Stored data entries
◆ ◆ ◆ ◆
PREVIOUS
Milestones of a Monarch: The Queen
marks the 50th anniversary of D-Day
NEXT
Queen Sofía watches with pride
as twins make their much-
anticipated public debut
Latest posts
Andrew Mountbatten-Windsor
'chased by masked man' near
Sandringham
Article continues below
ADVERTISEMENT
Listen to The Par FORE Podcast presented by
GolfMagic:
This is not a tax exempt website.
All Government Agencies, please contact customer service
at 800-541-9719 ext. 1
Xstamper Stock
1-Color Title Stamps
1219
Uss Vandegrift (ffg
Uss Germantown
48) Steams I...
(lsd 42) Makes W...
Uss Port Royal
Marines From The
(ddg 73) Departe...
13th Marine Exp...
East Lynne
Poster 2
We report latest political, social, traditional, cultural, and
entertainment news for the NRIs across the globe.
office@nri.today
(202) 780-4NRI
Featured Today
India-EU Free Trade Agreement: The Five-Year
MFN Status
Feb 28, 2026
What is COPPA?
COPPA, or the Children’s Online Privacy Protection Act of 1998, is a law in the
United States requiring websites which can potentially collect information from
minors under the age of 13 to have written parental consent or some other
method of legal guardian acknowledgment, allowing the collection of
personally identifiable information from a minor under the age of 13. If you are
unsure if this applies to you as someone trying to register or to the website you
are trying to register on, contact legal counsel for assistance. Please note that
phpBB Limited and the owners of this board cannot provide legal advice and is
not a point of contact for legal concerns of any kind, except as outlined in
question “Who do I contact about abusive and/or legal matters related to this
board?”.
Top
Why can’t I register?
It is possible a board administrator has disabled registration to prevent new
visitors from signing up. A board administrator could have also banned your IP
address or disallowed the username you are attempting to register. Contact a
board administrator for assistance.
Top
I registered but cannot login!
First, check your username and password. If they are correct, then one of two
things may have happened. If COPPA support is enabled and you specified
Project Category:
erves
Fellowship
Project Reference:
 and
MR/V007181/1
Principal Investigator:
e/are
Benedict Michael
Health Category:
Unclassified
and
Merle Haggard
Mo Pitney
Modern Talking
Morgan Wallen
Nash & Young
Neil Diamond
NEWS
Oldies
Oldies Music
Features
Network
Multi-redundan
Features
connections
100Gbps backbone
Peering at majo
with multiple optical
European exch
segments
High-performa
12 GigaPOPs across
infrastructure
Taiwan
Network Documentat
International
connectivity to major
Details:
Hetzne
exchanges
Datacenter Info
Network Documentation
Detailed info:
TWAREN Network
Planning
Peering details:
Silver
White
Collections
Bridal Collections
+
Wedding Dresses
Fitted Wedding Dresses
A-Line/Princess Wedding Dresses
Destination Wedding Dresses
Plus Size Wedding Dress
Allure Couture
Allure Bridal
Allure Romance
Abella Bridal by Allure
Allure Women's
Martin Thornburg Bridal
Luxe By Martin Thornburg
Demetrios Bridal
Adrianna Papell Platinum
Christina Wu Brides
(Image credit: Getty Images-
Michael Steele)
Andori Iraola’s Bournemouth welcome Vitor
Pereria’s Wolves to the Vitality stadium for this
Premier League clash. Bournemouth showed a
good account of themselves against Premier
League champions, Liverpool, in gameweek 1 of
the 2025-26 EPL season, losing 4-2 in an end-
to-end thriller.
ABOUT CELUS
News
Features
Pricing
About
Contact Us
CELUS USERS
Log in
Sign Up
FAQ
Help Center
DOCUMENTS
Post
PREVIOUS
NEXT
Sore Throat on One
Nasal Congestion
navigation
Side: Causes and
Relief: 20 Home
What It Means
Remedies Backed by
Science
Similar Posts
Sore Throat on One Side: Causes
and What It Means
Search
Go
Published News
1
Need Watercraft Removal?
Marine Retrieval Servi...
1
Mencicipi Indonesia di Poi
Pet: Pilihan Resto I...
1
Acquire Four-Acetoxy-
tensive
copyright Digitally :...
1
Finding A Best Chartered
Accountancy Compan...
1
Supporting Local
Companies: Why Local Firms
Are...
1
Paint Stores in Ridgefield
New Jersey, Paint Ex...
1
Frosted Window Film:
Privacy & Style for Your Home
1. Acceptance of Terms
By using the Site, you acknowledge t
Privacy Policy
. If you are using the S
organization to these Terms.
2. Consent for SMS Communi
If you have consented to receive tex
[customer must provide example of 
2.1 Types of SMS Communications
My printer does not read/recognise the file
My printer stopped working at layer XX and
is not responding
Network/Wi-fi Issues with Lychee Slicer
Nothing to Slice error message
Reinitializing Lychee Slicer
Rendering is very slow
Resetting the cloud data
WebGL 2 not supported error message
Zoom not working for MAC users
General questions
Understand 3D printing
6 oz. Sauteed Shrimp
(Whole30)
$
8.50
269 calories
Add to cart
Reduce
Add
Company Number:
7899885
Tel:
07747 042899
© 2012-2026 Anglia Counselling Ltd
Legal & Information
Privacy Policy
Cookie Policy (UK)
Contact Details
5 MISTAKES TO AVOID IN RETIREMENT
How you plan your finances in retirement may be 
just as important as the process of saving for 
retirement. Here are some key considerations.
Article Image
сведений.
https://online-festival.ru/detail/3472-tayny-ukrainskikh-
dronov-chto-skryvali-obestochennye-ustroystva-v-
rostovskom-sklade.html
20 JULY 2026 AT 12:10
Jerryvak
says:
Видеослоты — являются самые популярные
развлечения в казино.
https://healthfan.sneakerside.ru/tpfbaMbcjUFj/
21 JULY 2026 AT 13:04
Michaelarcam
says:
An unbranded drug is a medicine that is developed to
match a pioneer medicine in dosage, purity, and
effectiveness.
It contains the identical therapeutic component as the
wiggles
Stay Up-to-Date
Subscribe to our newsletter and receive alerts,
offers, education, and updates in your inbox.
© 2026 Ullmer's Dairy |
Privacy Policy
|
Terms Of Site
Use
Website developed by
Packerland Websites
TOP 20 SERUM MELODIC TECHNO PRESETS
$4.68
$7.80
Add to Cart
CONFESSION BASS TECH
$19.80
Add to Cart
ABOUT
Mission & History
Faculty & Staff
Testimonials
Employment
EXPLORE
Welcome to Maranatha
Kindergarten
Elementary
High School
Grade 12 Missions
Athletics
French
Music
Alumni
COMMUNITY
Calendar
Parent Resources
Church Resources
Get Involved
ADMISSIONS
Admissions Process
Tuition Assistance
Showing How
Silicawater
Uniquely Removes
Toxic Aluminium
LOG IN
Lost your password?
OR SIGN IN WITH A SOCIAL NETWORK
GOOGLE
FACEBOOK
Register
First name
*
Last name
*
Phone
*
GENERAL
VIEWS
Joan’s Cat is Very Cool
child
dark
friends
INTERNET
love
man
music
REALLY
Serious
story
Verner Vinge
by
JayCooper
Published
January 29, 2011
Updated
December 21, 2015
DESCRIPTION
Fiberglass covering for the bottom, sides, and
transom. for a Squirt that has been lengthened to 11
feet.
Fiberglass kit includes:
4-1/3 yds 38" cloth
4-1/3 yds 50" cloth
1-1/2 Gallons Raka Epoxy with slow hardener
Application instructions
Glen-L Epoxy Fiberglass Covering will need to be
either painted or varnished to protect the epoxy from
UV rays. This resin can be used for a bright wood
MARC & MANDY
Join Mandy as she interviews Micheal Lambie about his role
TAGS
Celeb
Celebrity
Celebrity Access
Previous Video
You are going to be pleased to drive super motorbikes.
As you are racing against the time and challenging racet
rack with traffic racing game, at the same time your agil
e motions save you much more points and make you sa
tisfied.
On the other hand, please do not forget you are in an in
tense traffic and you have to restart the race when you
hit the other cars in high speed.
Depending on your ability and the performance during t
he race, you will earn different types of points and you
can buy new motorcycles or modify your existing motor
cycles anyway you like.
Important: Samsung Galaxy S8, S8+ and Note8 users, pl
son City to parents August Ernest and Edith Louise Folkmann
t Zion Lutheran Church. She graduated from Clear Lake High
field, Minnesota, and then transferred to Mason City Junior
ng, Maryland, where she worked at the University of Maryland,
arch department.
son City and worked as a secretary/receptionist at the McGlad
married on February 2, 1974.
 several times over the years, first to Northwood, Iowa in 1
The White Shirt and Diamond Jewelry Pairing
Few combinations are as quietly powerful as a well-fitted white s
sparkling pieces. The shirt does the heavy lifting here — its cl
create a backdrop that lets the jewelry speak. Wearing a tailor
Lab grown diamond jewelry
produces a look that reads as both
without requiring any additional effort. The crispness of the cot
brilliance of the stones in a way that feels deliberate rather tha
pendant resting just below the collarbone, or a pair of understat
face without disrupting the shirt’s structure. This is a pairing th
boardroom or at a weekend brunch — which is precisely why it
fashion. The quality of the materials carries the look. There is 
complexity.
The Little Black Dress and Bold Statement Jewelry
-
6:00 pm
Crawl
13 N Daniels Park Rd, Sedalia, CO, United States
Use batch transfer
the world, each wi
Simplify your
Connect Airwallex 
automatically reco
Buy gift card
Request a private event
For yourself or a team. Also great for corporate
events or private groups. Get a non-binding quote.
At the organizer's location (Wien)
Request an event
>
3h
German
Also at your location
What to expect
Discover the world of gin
◆ ◆ ◆ ◆
Nothing should be returned except the lines from the first line of the data above through the line with "method of legal", each one exact.

- **Exercise response**
PREVIOUS
Milestones of a Monarch: The Queen
marks the 50th anniversary of D-Day
NEXT
Queen Sofía watches with pride
as twins make their much-
anticipated public debut
Latest posts
Andrew Mountbatten-Windsor
'chased by masked man' near
Sandringham
Article continues below
ADVERTISEMENT
Listen to The Par FORE Podcast presented by
GolfMagic:
This is not a tax exempt website.
All Government Agencies, please contact customer service
at 800-541-9719 ext. 1
Xstamper Stock
1-Color Title Stamps
1219
Uss Vandegrift (ffg
Uss Germantown
48) Steams I...
(lsd 42) Makes W...
Uss Port Royal
Marines From The
(ddg 73) Departe...
13th Marine Exp...
East Lynne
Poster 2
We report latest political, social, traditional, cultural, and
entertainment news for the NRIs across the globe.
office@nri.today
(202) 780-4NRI
Featured Today
India-EU Free Trade Agreement: The Five-Year
MFN Status
Feb 28, 2026
What is COPPA?
COPPA, or the Children’s Online Privacy Protection Act of 1998, is a law in the
United States requiring websites which can potentially collect information from
minors under the age of 13 to have written parental consent or some other
method of legal guardian acknowledgment, allowing the collection of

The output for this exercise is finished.